During the course of my research in the archives of the Prohibition library, I came across several things I considered to be not only of interest to the specialist or merely curious, but also to the general reader, and finding that they were entertaining to read while having a cup of coffee and indulging in the smoking of a gaff, I struck upon the idea of compiling a small pamphlet, prior to the publication of my forthcoming monograph entitled “Prohibition in Theory and Practice”. For those who have not had the chance to read the studies of my learned colleagues who are researching in the field of the pre-Prohibition era, a Gaff was then called a Cigarette.[1]
A mass public speech about how the Prohibitionists won the war ended with these lines:
“If you join us and accept our practical guidance, we soon shall not only drive out all the Nostalgic devils from within our midst but conquer their lands, their privacy and establish a true prohibition Kingdom.
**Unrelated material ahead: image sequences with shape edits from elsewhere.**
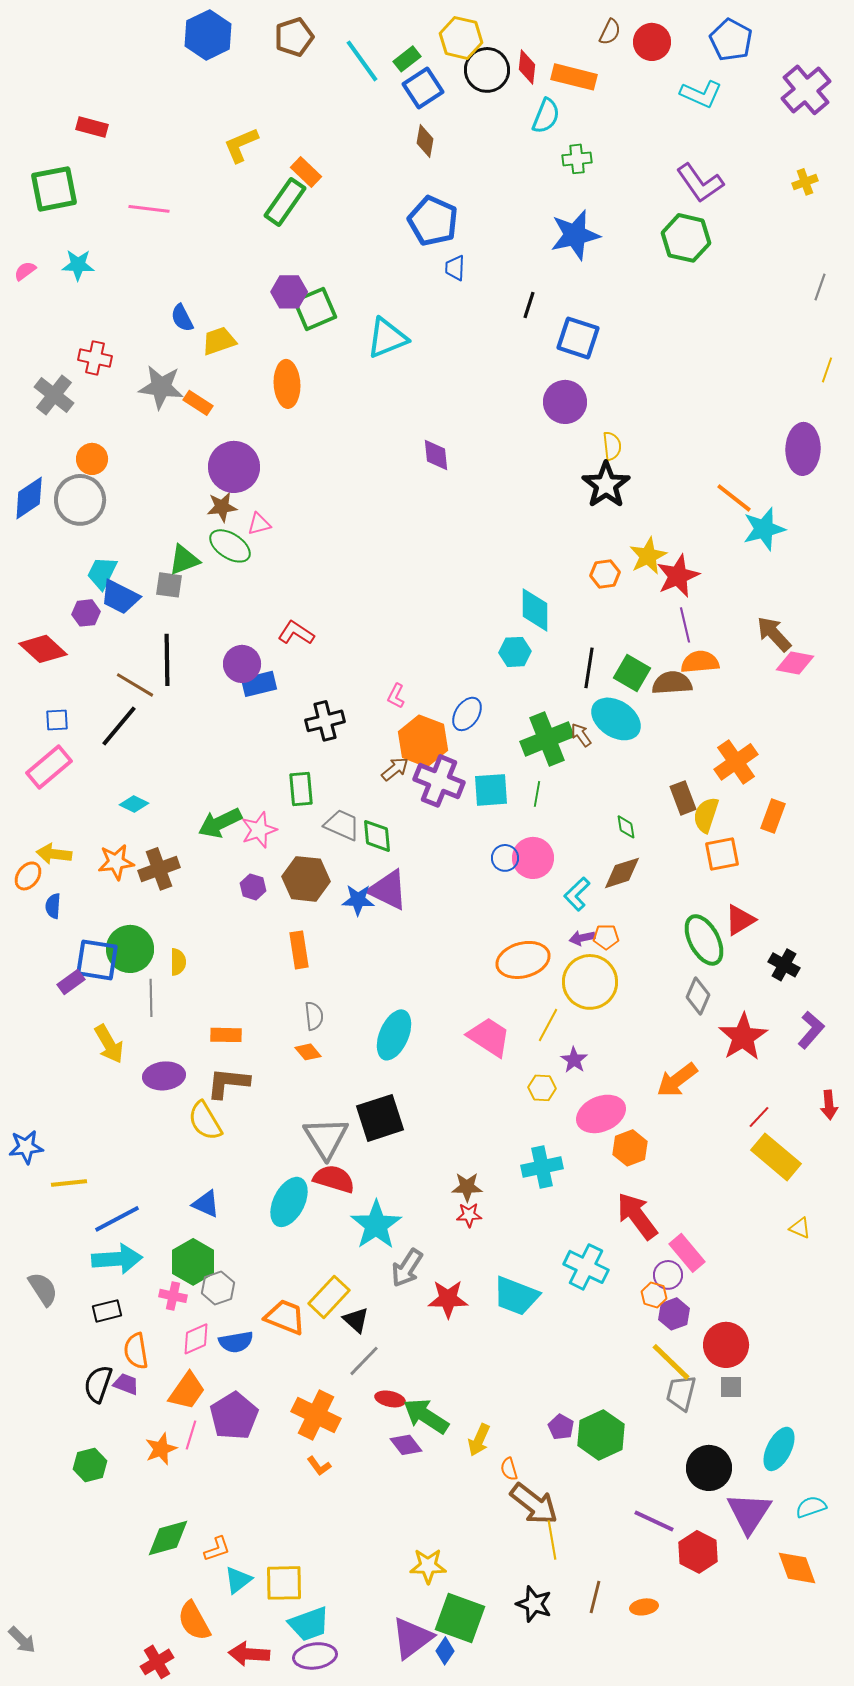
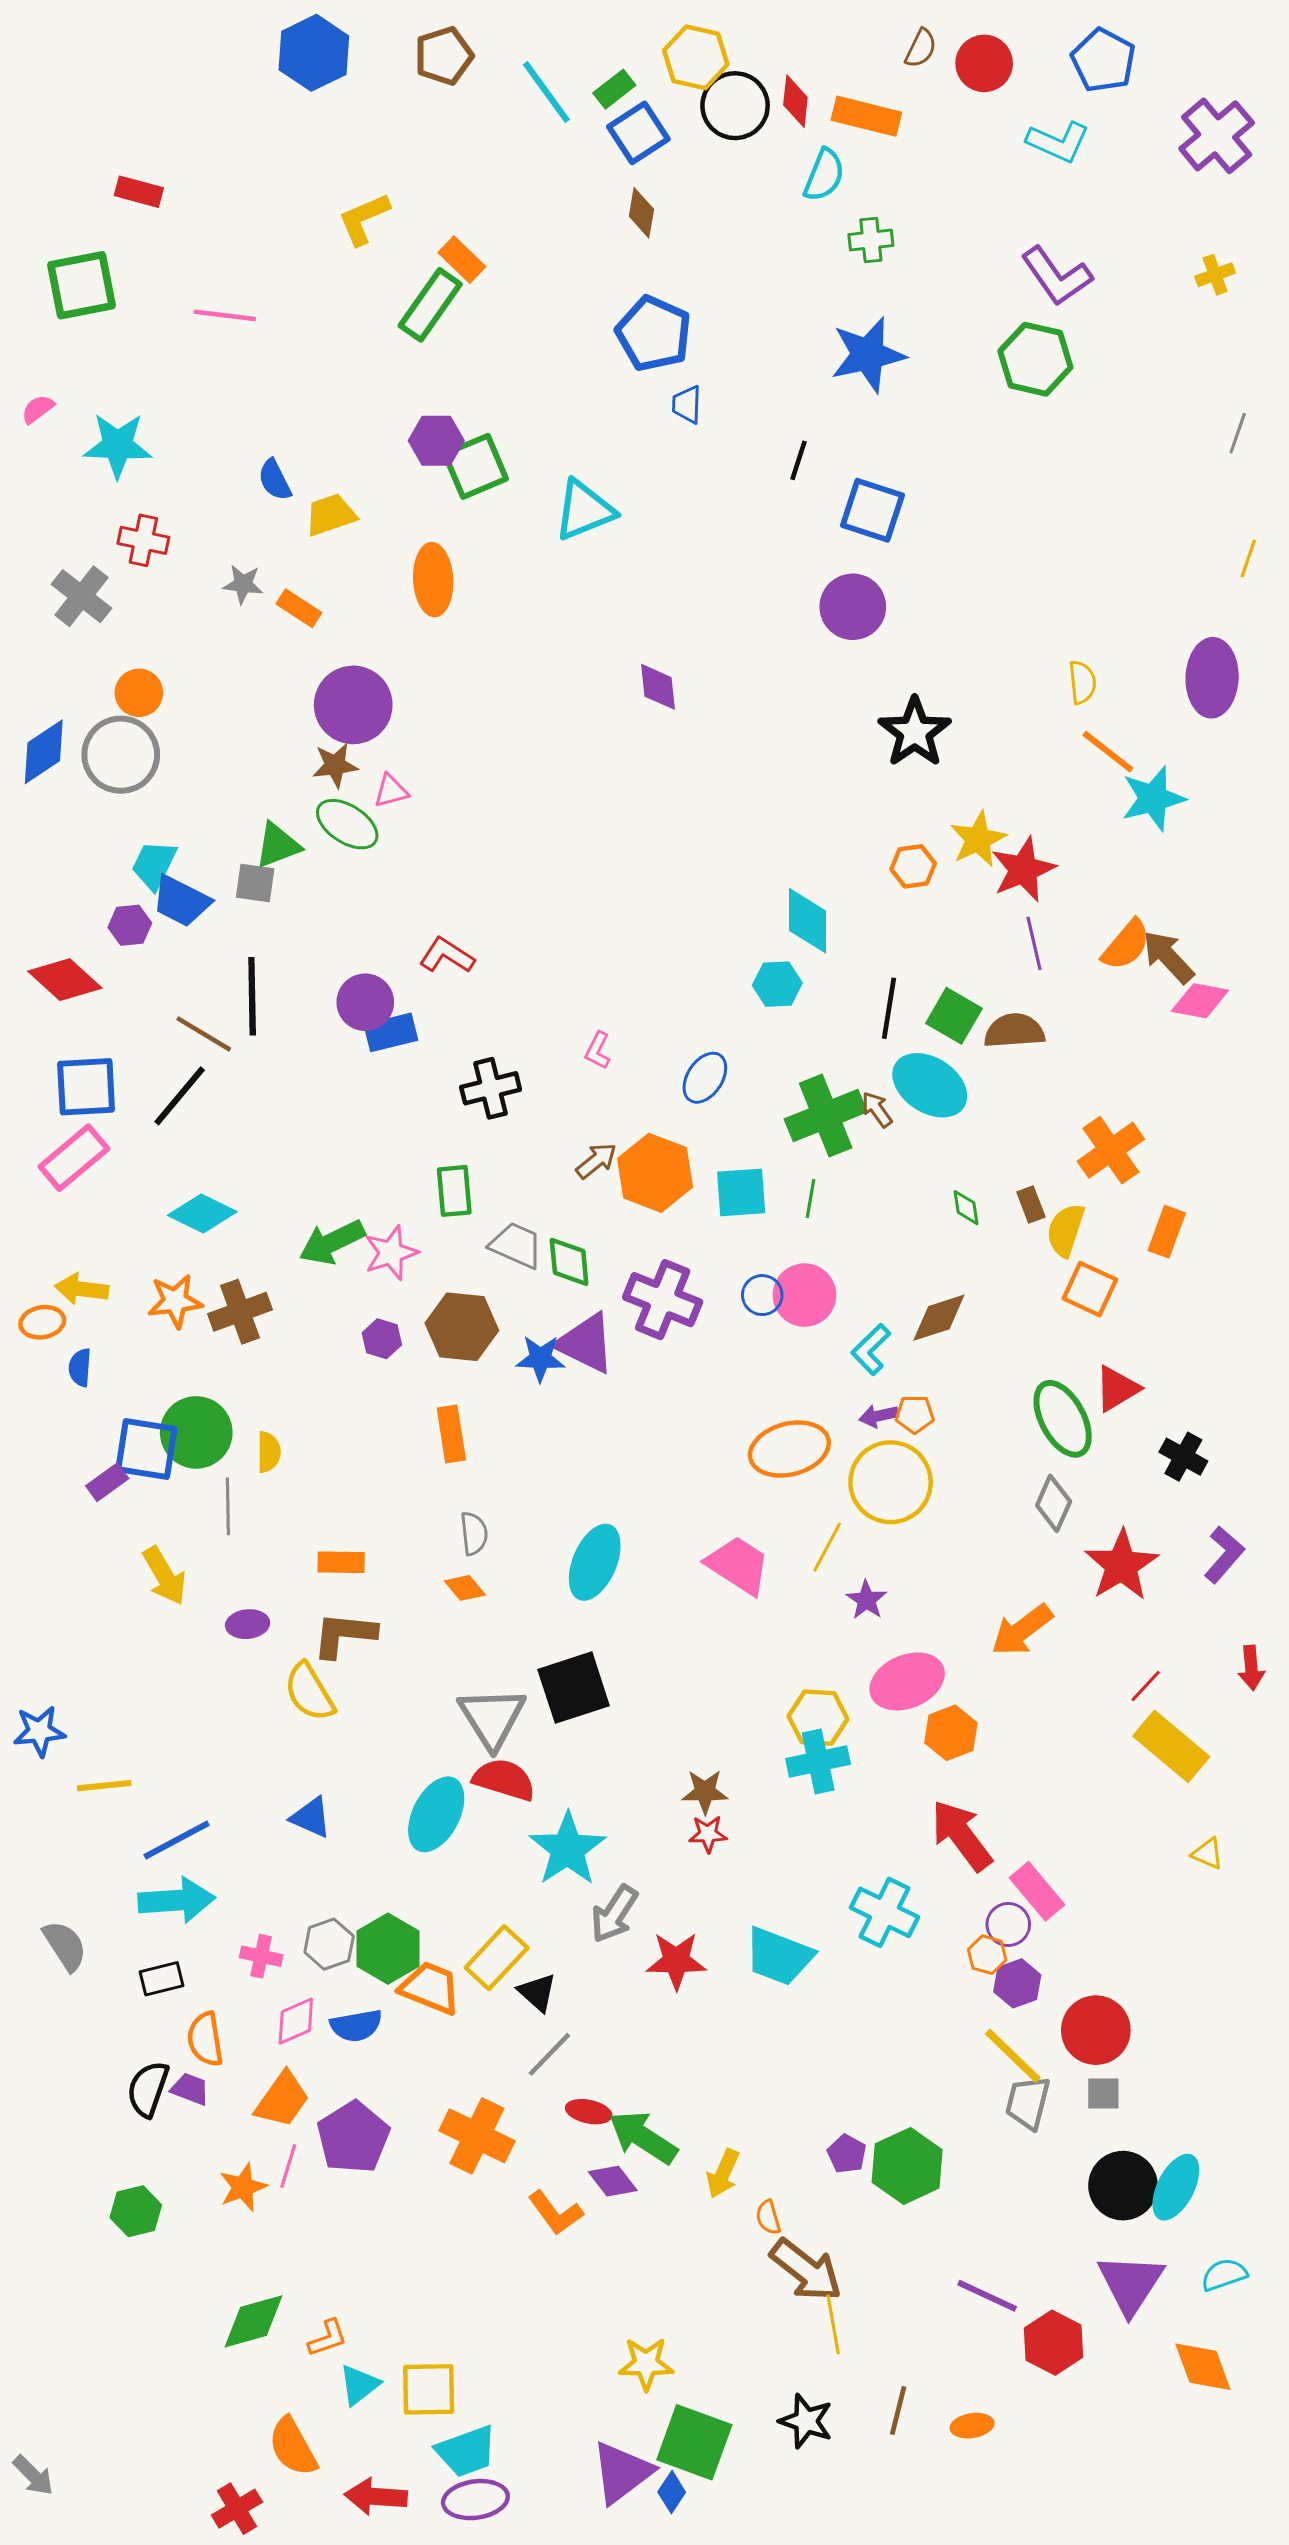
cyan star: (78, 265) -> (118, 445), moved, size x1.4
gray star: (161, 387) -> (243, 584), size x0.6
yellow semicircle: (612, 446) -> (1082, 682), moved
orange semicircle: (700, 662) -> (1126, 945), moved, turned 135
blue square: (57, 720) -> (86, 1087), size x1.8
orange hexagon: (423, 741) -> (655, 1173), moved
purple cross: (439, 781) -> (663, 1300), moved
brown rectangle: (683, 798) -> (1031, 1205), size x0.7
cyan diamond: (134, 804) -> (202, 1214), size x1.5
green diamond: (626, 827) -> (966, 1208), moved
orange square: (722, 854) -> (1090, 1289), turned 36
orange ellipse: (28, 876) -> (42, 1322), turned 44
purple ellipse: (164, 1076) -> (248, 1624), size x0.7
yellow hexagon: (542, 1088) -> (818, 1718), moved, size x1.4
green hexagon: (193, 1262) -> (388, 1949), moved
orange L-shape: (319, 1466) -> (555, 2213), moved, size x1.5
black circle: (709, 1468) -> (1123, 2186), moved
All of you should nourish these feelings, not only in dreams or in words, but with sensible concrete actions. [...] Dear Nostalgics, let me ask you: how can we have a strong community if all the members are weak? You will see yourselves what little benefit you have obtained by your policies of confidence in yourselves and mistrust in us, your natural friends and protectors.”[2]
The opening piece, entitled “The Road to Prohibition” was written by an anti-prohibition activist who had been imprisoned in one of the many re-education camps which had been specially built to house all those who were not openly in favour of prohibition – meaning reactionaries or ‘nostalgics’, as they were then called.[3]
I took great pleasure in reading his work, perhaps because I was then working on my novel “The Gaff'ner”, set during the pre-prohibition era, about a man who had predicted what was to come once the prohibition laws were enacted. The author of the piece you are about to read obviously had similar intentions, but living right through that terrible era, he faced a great many dangers – which would eventually overcome him.
This short work, which must have been written around year 15 of the Prohibition Era, is a beautiful attempt by our prisoner to make people aware of the importance of living side-by-side. He had simple ideas like making coffee shops with two sections, separated by an air-tight partition; one for people who liked gaffs, or their coffee with caffeine, and perhaps even sugar, or as he liked to say, real coffee, and a health bar, as he called it, on the other side for those who disliked such things. Remarkably innovative ideas for a man living in the twenty-first century – indeed, far ahead of his time.
About the author himself we know little. The script for his book he had written on a roll of toilet paper and it was somehow smuggled out of the detention facility. It is said that he was killed upon his escape from the facility by the people of a village close by the re-education institution; most likely they were worried about being infected with anti-prohibitionist ideas and of being able to make decisions by themselves. The following pages present a facsimile, with the exception of inserted pagination and a few necessary captions – the facsimile of a strange manuscript written by what then must have seemed to be a strange man. Where does the motto come from? I think it is the work of the author himself.
Mr. Li. of the Centre Path Institute. Department of History, Prohibition studies section.
[1] For those readers unfamiliar with the specifics of the Prohibition Era, the Institute of Prohibition Studies has kindly permitted us to present a number of excerpts from their monumental Encyclopædia Prohibitiona. [2] Compendium des Prohibitionismus, vol I, Section: Propaganda Material, p 653. [3] I will argue in my forthcoming study that the Prohibitionists viewed themselves as progressive reformers rather than conservative reactionaries, contrary to the prevailing opinion.